Kendi kendini yeniliyor
Biyolojik malzemelerin bir diğer özelliği de, kendi kendilerini yenileyebilmeleri. Nitekim BioLED’lerin temelini oluşturan protein, ışık kapalı iken kendini yenileyebiliyor. Costa, “Siz uyurken, protein kendi yapısına tekrar kavuşuyor” diyor. Bu arada, BioLED, gün boyunca güneş ışığını taklit etme özelliğine de sahip.
Güneş pencereleri
Bugüne gelirsek; 2050 yılında dünya nüfusunun yüzde 68’inin şehirlerde yaşayaması bekleniyor. Dünya hızlı şehirleşmeye sürdürülebilir çözümler yaratmaya çalışırken, Costa’nın BioLED’i önemli bir yenilik daha sunmaya hazırlanıyor. Costa ve ekibi, şu sıralar ‘güneş pencereleri’ üzerine çalışıyor. Yani güneş panellerine, biyolojik bir filtre yerleştiriyorlar. Panel içine yerleştirilecek floresan proteinler, güneş ışığının yüksek enerjili mavi UV kısmını, spektrumun düşük enerjili turuncu-kırmızı kısmına indirgeyecek ve pencerelerin köşelerinde, bir USB bağlantısının bulunduğu küçük güneş hücrelerine taşıyacak. Bu sayede cep telefonlarını ve diğer cihazları şarj etmek mümkün olacak.

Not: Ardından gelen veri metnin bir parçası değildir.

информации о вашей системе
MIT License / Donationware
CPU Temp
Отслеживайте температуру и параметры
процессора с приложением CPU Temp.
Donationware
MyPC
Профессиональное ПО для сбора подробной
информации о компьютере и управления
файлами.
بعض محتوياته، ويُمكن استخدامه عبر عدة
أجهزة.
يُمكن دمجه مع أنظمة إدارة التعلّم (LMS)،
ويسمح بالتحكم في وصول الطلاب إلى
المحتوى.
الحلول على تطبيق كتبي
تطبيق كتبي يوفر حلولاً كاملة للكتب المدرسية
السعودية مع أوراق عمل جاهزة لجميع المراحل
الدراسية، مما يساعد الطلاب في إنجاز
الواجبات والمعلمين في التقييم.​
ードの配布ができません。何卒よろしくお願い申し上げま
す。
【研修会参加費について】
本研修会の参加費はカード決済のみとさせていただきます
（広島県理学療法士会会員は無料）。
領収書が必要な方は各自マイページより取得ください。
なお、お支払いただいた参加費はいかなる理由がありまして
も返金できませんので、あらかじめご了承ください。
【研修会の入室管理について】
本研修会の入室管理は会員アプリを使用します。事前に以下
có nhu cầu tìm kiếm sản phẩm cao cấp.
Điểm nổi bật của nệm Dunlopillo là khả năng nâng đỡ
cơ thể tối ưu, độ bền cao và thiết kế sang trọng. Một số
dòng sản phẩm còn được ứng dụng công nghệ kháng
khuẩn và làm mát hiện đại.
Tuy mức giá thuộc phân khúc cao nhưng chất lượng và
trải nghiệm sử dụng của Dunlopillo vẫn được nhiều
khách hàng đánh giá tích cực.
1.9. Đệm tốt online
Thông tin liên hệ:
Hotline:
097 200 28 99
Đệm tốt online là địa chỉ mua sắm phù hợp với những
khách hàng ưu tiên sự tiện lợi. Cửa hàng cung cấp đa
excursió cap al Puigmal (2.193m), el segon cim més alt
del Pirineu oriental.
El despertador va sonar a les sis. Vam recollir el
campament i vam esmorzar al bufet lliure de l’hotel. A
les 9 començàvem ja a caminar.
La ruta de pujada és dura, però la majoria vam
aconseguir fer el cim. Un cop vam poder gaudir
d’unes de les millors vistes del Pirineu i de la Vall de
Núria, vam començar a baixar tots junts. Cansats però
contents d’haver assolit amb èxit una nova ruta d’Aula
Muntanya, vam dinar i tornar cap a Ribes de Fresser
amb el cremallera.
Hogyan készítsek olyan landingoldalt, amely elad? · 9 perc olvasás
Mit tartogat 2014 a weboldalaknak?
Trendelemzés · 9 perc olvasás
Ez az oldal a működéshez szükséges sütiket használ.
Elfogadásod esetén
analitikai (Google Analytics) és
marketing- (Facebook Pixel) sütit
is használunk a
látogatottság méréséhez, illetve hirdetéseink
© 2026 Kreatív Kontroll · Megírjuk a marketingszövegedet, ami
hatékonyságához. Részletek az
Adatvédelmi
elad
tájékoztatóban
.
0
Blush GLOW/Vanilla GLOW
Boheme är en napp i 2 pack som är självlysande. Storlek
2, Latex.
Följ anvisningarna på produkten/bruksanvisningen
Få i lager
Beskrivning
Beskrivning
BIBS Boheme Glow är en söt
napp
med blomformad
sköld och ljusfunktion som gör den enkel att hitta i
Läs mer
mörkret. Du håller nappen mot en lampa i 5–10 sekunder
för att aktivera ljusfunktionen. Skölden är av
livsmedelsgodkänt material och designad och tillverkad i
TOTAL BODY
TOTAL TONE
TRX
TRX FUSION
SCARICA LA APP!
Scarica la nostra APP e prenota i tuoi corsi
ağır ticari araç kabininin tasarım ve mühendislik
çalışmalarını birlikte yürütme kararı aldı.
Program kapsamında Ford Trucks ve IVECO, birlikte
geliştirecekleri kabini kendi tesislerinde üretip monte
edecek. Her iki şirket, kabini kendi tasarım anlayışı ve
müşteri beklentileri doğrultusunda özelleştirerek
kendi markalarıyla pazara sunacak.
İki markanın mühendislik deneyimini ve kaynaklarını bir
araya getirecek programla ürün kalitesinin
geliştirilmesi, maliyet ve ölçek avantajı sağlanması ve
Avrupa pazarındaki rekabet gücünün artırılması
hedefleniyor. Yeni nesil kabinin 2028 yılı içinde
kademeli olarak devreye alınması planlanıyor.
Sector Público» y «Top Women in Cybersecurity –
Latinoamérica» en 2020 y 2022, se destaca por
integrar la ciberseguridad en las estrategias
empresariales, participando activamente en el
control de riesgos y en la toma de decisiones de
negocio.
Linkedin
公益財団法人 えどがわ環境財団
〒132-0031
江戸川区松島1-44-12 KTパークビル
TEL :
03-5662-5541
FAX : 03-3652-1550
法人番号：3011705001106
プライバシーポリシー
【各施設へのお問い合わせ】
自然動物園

Sıfır emisyonlu binalara giden yolda, güneş pencerelerinin geleceği parlak görünüyor. ABD'li bilim insanlarına göre, beş ila yedi milyar metrekarelik bir cam yüzey, ülkenin enerji ihtiyacının yüzde 40'ını karşılayacak şekilde kullanılabilecek.
Bir deniz anası bu kadar farklı inovasyona ilham verebiliyorsa, okyanusun geri kalanının neler sunabileceğini siz düşünün. Costa’nın dediği gibi, doğaya daha iyi bakmamız ve sunduğu malzemeleri değerlendirmemiz gerekiyor, çünkü ihtiyacımız olan doğa ile teknoloji arasında köprü kurmak.”